[Saved entries]
----------

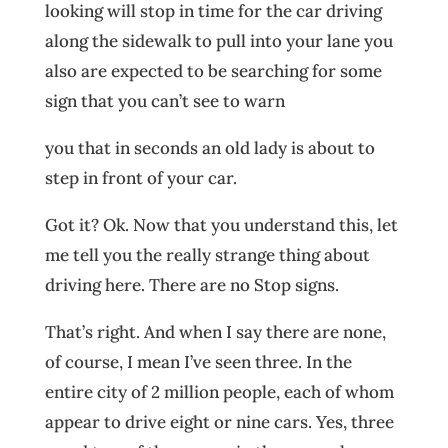
looking will stop in time for the car driving
along the sidewalk to pull into your lane you
also are expected to be searching for some
sign that you can’t see to warn
you that in seconds an old lady is about to
step in front of your car.
Got it? Ok. Now that you understand this, let
me tell you the really strange thing about
driving here. There are no Stop signs.
That’s right. And when I say there are none,
of course, I mean I’ve seen three. In the
entire city of 2 million people, each of whom
appear to drive eight or nine cars. Yes, three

----------

→ TASK DETAILS: Quote, word for word, every line starting at the one that contains "me tell you the really strange thing about" and ending with the final line of the entries.

→ SOLUTION TO THE EXERCISE:
me tell you the really strange thing about
driving here. There are no Stop signs.
That’s right. And when I say there are none,
of course, I mean I’ve seen three. In the
entire city of 2 million people, each of whom
appear to drive eight or nine cars. Yes, three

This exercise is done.